** WHAT NEEDS TO BE DONE **
Among the lines below, output only those between the line holding "untuk membuat SKCK. Tanpa surat" and the line holding "Blik kookwekker", inclusive, exactly as written and with no pictures.

[[ DATA RECORDS, beginning ]]

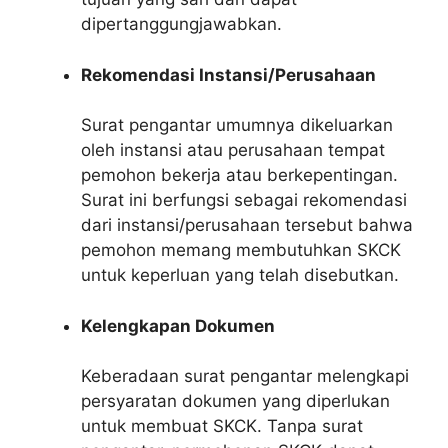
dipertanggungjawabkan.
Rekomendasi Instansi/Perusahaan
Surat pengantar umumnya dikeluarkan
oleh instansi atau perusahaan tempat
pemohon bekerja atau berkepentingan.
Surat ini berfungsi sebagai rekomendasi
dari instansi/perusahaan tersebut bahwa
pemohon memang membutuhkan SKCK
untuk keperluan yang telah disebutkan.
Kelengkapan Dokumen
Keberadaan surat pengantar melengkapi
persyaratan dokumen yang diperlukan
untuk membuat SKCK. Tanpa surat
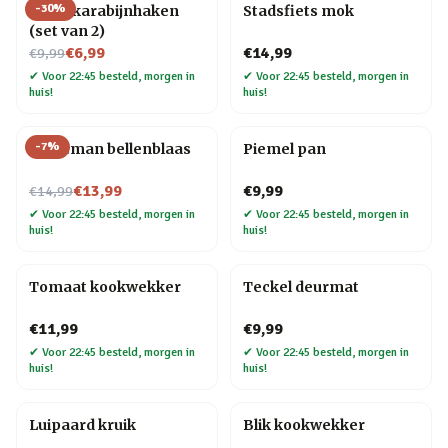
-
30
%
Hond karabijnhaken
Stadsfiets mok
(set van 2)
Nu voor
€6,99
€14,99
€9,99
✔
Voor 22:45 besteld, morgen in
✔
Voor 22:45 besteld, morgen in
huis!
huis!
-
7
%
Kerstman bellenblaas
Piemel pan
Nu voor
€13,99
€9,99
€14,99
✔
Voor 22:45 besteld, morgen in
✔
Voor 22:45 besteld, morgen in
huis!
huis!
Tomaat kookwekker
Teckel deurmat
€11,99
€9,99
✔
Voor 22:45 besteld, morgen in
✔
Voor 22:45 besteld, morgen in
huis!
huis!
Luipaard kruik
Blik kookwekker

[[ DATA RECORDS, end ]]
[[ DATA RECORDS, beginning ]]

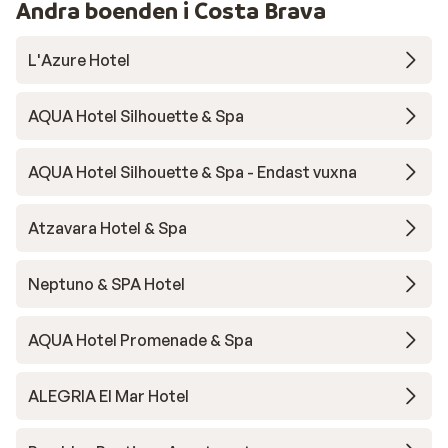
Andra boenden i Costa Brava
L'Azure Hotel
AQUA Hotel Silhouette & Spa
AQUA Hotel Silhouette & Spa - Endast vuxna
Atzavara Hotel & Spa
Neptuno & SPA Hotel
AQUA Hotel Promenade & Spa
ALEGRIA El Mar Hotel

[[ DATA RECORDS, end ]]

** EXERCISE RESPONSE **
untuk membuat SKCK. Tanpa surat
-
30
%
Hond karabijnhaken
Stadsfiets mok
(set van 2)
Nu voor
€6,99
€14,99
€9,99
✔
Voor 22:45 besteld, morgen in
✔
Voor 22:45 besteld, morgen in
huis!
huis!
-
7
%
Kerstman bellenblaas
Piemel pan
Nu voor
€13,99
€9,99
€14,99
✔
Voor 22:45 besteld, morgen in
✔
Voor 22:45 besteld, morgen in
huis!
huis!
Tomaat kookwekker
Teckel deurmat
€11,99
€9,99
✔
Voor 22:45 besteld, morgen in
✔
Voor 22:45 besteld, morgen in
huis!
huis!
Luipaard kruik
Blik kookwekker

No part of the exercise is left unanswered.